岡山大ら,高臨界温度のスピン三重項超伝導を発見

岡山大学と中国科学院は,遷移金属Crを含む物質K2Cr3As3が6.5Kというかつてない高い臨界温度でスピン三重項超伝導を実現していることを発見した(ニュースリリース)。

既知の超伝導体はほとんどスピン一重項状態にある。これには銅酸化物高温超伝導体や鉄砒素高温超伝導体も含まれる。一方,液体ヘリウム3で起きている超流動は,原子対(クーパー対)を構成する2つのスピンが向きの揃った,スピン三重項状態にある。

ヘリウム3の固体版であるスピン三重項超伝導体の探索は,電子間のクーロン相互作用が強い強相関電子系において行なわれてきた。しかし,数個の候補が上がったものの,確実なものはなかった。また,これらの候補の超伝導転移温度が絶対温度1度(1K)程度と低く,測定が困難だった。

研究グループは,遷移金属クロム(Cr)を含む化合物K2Cr3As3に注目。遷移金属であるクロムは3d電子間の相互作用が強い。研究グループはこの相互作用が鉄と同じく強磁性的であることを突き止めている。すなわち,3d電子スピンが向きを揃えようとする傾向は,超伝導のバックグラウンドで働いている。

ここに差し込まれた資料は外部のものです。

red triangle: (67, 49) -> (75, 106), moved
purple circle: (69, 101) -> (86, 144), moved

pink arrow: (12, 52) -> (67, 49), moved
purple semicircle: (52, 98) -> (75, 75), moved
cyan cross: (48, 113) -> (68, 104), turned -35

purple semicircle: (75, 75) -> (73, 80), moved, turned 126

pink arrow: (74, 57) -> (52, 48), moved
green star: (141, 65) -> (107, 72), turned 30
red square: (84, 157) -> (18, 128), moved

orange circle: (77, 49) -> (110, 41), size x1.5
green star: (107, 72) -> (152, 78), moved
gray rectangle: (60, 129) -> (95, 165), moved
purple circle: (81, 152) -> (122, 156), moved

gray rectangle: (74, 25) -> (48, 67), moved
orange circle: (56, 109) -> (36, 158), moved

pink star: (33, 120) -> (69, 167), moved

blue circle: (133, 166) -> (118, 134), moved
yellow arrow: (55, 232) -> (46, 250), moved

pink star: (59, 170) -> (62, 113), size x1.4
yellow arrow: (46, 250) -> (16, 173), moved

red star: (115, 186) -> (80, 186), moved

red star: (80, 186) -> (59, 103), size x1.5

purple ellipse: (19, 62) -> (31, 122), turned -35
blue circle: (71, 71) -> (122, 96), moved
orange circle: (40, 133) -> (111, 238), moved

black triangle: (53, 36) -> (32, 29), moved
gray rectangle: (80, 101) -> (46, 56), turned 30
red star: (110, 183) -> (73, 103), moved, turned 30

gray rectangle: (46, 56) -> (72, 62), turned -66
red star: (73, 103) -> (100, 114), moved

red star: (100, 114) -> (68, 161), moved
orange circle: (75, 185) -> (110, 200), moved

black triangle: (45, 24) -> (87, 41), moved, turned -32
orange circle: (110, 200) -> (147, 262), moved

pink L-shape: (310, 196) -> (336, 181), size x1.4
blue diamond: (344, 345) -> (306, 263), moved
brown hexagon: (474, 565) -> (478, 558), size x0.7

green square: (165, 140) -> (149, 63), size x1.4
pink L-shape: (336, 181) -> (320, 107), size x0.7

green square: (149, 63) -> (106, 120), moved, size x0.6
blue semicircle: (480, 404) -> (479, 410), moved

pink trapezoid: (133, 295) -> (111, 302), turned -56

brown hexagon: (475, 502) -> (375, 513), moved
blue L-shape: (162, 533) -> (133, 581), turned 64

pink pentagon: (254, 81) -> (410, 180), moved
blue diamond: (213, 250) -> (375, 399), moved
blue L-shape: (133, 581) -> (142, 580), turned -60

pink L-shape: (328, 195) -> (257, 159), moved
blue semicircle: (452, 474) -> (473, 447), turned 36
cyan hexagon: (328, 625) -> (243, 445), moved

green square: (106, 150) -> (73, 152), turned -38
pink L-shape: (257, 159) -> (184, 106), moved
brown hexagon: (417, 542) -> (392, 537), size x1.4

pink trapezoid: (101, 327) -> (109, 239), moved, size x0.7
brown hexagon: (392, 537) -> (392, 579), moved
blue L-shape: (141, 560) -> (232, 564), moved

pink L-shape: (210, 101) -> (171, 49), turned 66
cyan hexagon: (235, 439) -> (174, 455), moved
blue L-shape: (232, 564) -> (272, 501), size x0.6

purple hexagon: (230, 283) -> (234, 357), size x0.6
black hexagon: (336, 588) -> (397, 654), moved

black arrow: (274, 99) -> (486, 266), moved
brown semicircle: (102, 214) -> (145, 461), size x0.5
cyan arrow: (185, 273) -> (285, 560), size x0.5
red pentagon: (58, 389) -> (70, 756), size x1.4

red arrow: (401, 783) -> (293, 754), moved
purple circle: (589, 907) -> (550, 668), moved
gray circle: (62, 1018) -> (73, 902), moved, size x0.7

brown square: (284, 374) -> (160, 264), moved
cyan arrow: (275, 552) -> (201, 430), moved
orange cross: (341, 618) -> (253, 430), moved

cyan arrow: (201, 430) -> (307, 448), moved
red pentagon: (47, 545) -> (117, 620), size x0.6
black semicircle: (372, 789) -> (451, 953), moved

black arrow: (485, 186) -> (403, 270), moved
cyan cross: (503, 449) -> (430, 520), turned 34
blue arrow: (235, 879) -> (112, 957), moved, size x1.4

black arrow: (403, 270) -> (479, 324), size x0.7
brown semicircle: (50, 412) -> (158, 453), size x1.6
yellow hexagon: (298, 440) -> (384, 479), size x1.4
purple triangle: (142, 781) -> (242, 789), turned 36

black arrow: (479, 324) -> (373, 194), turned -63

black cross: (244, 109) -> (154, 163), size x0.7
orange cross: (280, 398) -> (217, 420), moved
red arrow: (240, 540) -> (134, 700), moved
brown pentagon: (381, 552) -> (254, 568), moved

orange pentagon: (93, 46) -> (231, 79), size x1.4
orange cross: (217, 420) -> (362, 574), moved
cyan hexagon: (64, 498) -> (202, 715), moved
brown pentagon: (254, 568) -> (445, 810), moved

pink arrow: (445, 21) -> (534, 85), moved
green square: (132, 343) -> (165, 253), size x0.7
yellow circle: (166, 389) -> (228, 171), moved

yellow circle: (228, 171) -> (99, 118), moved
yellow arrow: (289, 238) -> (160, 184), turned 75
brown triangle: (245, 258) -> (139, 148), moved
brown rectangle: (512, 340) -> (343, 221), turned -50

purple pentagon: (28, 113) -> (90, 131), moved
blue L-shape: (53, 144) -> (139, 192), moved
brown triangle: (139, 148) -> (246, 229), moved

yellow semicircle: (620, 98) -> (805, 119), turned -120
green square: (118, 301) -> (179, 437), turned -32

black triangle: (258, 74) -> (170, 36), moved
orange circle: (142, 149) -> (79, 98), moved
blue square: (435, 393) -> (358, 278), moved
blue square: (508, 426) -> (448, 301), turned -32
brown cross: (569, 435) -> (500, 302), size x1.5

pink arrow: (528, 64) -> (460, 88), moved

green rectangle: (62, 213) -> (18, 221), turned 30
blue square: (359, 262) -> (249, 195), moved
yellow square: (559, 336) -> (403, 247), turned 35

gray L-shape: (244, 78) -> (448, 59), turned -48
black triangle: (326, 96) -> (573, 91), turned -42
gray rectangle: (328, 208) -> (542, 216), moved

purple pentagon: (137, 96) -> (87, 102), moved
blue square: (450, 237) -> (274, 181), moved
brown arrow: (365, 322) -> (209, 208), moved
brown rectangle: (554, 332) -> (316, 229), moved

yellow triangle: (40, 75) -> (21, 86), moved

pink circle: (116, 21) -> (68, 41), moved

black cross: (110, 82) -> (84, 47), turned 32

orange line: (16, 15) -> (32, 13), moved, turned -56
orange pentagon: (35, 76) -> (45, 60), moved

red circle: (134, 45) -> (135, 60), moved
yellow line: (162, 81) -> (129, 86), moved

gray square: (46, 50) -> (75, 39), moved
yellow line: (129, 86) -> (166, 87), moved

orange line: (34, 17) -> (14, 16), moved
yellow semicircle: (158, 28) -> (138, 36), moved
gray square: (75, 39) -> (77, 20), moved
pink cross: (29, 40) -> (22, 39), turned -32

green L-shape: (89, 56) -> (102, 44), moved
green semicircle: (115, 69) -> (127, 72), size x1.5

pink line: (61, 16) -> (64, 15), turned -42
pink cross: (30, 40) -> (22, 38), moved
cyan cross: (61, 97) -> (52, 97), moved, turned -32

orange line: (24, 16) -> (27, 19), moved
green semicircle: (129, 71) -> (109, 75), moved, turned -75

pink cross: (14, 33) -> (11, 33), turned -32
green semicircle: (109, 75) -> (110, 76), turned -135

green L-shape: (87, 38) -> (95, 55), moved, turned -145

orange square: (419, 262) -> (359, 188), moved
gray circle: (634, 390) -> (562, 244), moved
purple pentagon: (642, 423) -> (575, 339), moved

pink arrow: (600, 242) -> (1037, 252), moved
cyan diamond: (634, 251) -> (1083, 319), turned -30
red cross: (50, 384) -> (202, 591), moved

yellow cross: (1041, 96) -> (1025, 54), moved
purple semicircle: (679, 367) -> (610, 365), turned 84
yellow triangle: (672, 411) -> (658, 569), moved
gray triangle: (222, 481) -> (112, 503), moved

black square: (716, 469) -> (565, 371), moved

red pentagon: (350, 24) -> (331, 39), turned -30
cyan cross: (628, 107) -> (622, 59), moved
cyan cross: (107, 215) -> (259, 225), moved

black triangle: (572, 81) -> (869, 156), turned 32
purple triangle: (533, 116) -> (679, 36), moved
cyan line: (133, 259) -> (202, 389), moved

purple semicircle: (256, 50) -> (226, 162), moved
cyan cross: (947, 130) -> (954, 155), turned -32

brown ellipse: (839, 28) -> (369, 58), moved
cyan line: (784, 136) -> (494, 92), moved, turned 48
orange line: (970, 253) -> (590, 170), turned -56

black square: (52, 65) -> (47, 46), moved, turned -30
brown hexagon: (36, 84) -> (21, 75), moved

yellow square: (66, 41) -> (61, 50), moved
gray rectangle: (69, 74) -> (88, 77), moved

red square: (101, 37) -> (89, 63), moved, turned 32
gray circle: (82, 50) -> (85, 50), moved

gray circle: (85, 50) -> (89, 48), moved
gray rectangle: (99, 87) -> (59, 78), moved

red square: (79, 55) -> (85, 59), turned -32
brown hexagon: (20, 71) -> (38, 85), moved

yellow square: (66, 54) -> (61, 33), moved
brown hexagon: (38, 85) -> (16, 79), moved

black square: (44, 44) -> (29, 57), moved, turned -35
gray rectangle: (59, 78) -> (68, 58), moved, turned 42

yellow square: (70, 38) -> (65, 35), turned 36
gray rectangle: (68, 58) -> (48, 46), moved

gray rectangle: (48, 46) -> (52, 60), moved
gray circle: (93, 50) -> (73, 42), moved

液体ヘリウム3でも似たような相互作用が働いており,超伝導が起きると,エネルギーギャップが開くが,K2Cr3As3におけるギャップもヘリウム3に似ており,ギャップが開かない場所があることを研究グループは明らかにした。ギャップが開かない場所は,地球の北極点と南極点に相当する。

今回,研究グループはK2Cr3As3の単結晶を作製し,核磁気共鳴法によってスピン磁化率を測定した。その結果,磁場を結晶のc軸に平行に印加したときにのみ超伝導状態でスピン磁化率が減少し,その他の方向では減少しないことを発見した。これはスピン三重項超伝導の最も直截的な証拠だという。

また,群論解析から,超伝導を担う電子対の軌道関数が液体ヘリウム3と同じくp波(px+ipy)であることを明らかにした。このような状態はトポロジカル的に非自明で,その表面や磁束の中心の電子状態が量子計算など次世代の産業への応用が期待できる。

スピン三重項超伝導体は上部臨界磁場が高く,大電流を流しても,その電流が発生する磁場によって超伝導状態が壊れない。そのため,スピン三重項超伝導体は送電線に適する。さらに,スピン三重項超伝導は,その波動関数にメビウス帯のような「ひねり」があって,表面や磁束の中心の電子状態(マヨラナ励起)は散乱に強い。そのため,次世代のトポロジカル量子コンピュータへの応用が期待されるとしている。